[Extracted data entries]
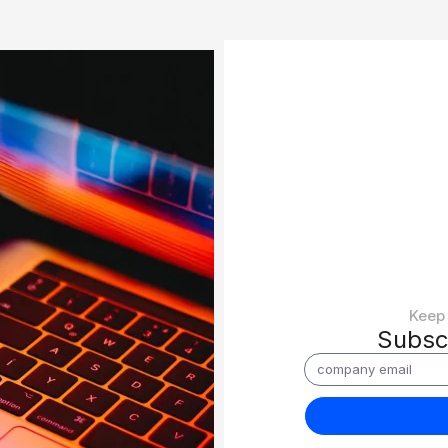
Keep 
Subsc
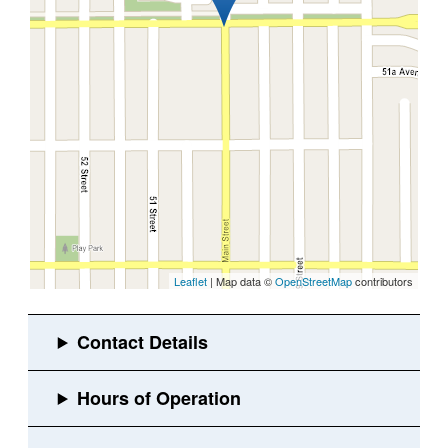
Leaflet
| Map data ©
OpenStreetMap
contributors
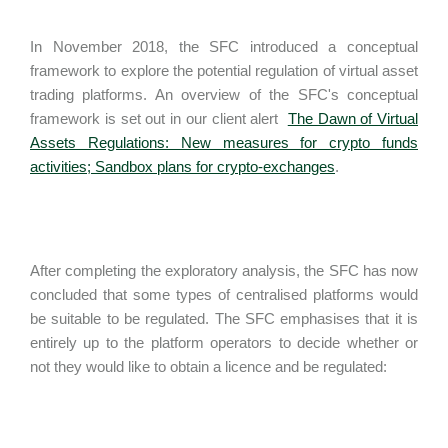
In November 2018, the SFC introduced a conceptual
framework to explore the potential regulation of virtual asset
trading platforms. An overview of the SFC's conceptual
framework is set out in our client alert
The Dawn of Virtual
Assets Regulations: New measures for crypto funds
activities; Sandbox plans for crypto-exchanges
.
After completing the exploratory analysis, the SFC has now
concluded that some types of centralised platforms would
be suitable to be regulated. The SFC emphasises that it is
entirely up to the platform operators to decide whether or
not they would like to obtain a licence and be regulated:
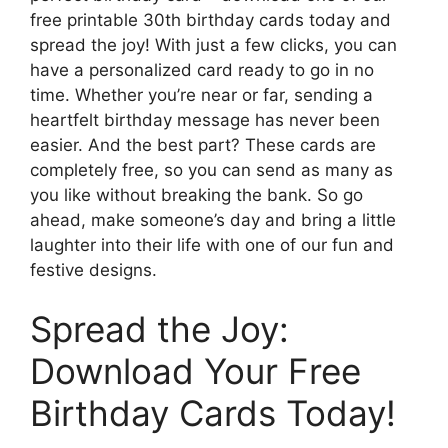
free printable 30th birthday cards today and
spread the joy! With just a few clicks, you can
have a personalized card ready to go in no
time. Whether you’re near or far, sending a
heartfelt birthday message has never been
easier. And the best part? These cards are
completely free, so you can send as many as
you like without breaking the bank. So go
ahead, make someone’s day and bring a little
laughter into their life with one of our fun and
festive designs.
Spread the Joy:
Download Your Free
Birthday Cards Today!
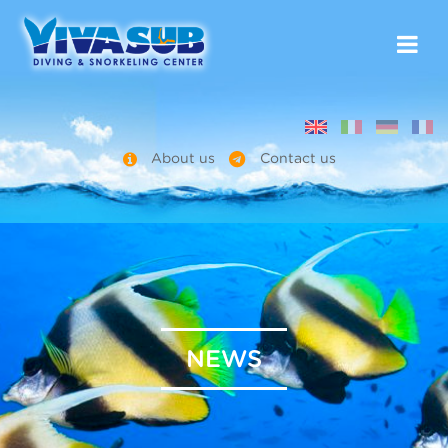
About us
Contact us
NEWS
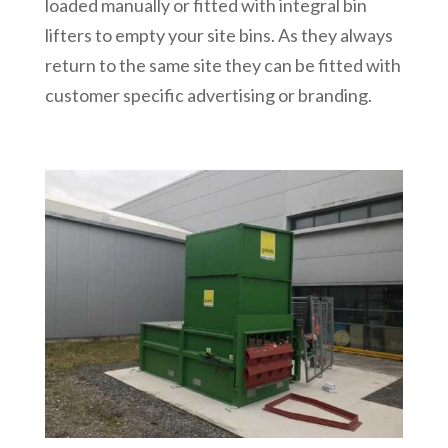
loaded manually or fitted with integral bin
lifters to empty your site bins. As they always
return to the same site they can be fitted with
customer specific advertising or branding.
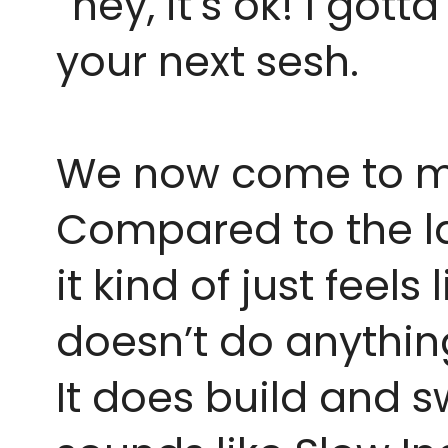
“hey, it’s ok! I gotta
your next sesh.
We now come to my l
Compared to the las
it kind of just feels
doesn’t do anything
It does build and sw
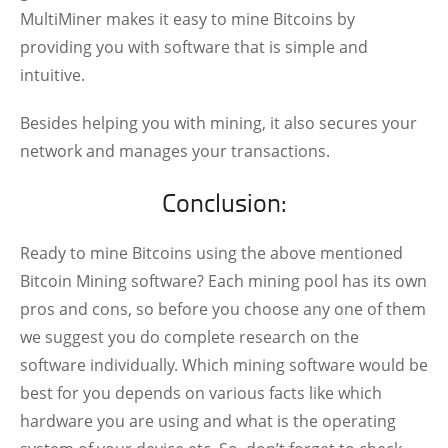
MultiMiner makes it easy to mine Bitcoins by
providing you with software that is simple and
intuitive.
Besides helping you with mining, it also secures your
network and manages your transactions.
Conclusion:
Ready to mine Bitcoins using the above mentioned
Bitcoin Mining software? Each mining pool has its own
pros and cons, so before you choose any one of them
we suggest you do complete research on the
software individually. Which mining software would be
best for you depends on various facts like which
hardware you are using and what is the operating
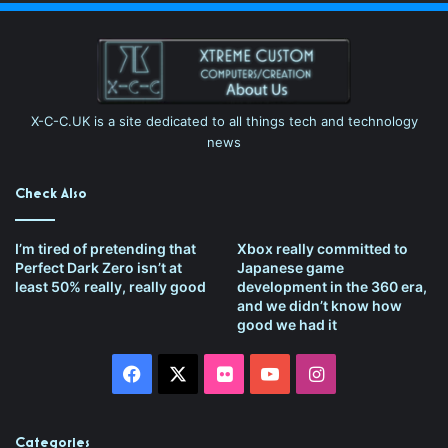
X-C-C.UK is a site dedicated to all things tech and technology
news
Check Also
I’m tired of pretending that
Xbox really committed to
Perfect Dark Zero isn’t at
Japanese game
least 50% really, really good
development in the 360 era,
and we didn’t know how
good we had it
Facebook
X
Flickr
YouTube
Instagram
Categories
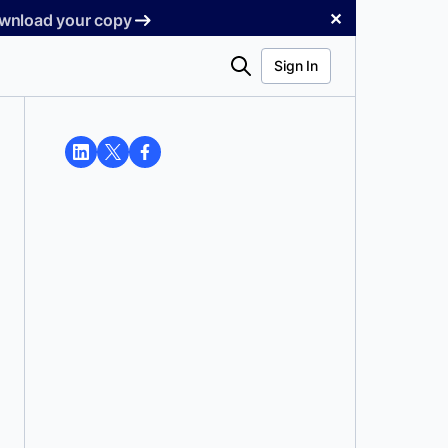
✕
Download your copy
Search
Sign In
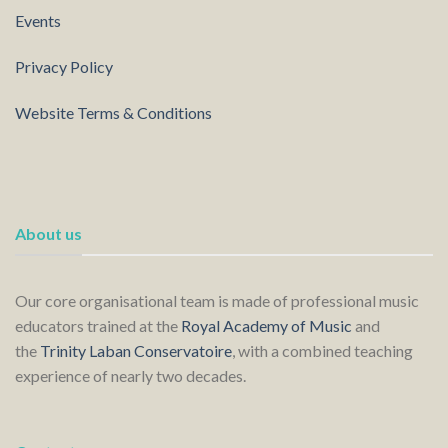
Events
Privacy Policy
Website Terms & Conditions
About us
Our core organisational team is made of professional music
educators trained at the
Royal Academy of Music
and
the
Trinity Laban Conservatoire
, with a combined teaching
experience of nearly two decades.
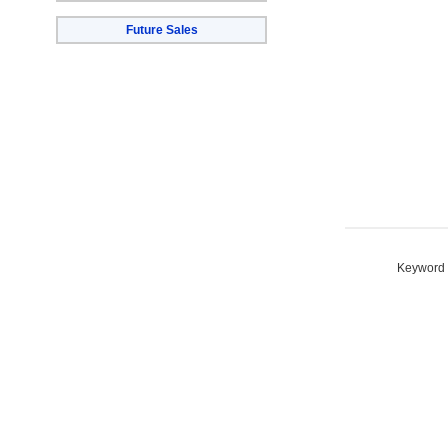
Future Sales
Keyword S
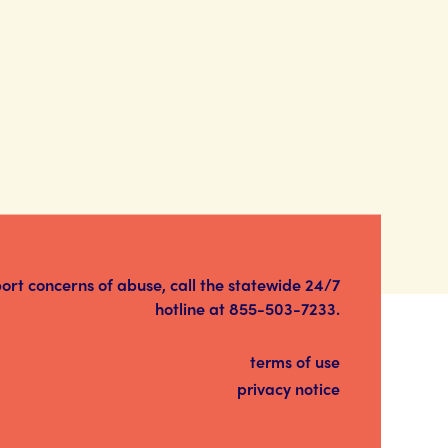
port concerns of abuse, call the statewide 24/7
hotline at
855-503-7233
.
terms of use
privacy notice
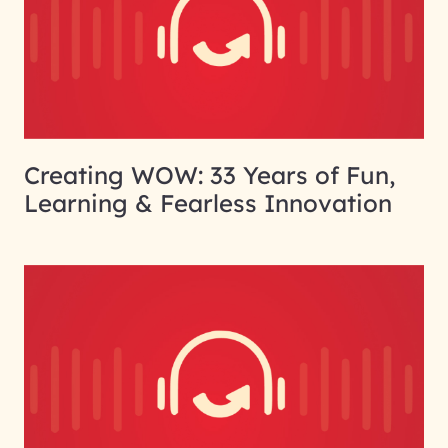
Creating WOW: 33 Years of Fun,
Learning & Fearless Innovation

The problem. What is needed is an exact copy of every entry, minus the images.

Exercise output.
Keep 
Subsc
Leaflet
| Map data ©
OpenStreetMap
contributors
In November 2018, the SFC introduced a conceptual
framework to explore the potential regulation of virtual asset
trading platforms. An overview of the SFC's conceptual
framework is set out in our client alert
The Dawn of Virtual
Assets Regulations: New measures for crypto funds
activities; Sandbox plans for crypto-exchanges
.
After completing the exploratory analysis, the SFC has now
concluded that some types of centralised platforms would
be suitable to be regulated. The SFC emphasises that it is
entirely up to the platform operators to decide whether or
not they would like to obtain a licence and be regulated:
free printable 30th birthday cards today and
spread the joy! With just a few clicks, you can
have a personalized card ready to go in no
time. Whether you’re near or far, sending a
heartfelt birthday message has never been
easier. And the best part? These cards are
completely free, so you can send as many as
you like without breaking the bank. So go
ahead, make someone’s day and bring a little
laughter into their life with one of our fun and
festive designs.
Spread the Joy:
Download Your Free
Birthday Cards Today!
About us
Contact us
NEWS
loaded manually or fitted with integral bin
lifters to empty your site bins. As they always
return to the same site they can be fitted with
customer specific advertising or branding.
“hey, it’s ok! I gotta
your next sesh.
We now come to my l
Compared to the las
it kind of just feels
doesn’t do anything
It does build and sw
MultiMiner makes it easy to mine Bitcoins by
providing you with software that is simple and
intuitive.
Besides helping you with mining, it also secures your
network and manages your transactions.
Conclusion:
Ready to mine Bitcoins using the above mentioned
Bitcoin Mining software? Each mining pool has its own
pros and cons, so before you choose any one of them
we suggest you do complete research on the
software individually. Which mining software would be
best for you depends on various facts like which
hardware you are using and what is the operating
X-C-C.UK is a site dedicated to all things tech and technology
news
Check Also
I’m tired of pretending that
Xbox really committed to
Perfect Dark Zero isn’t at
Japanese game
least 50% really, really good
development in the 360 era,
and we didn’t know how
good we had it
Facebook
X
Flickr
YouTube
Instagram
Categories
✕
Download your copy
Search
Sign In
Events
Privacy Policy
Website Terms & Conditions
About us
Our core organisational team is made of professional music
educators trained at the
Royal Academy of Music
and
the
Trinity Laban Conservatoire
, with a combined teaching
experience of nearly two decades.
Future Sales
Keyword S
port concerns of abuse, call the statewide 24/7
hotline at
855-503-7233
.
terms of use
privacy notice
Creating WOW: 33 Years of Fun,
Learning & Fearless Innovation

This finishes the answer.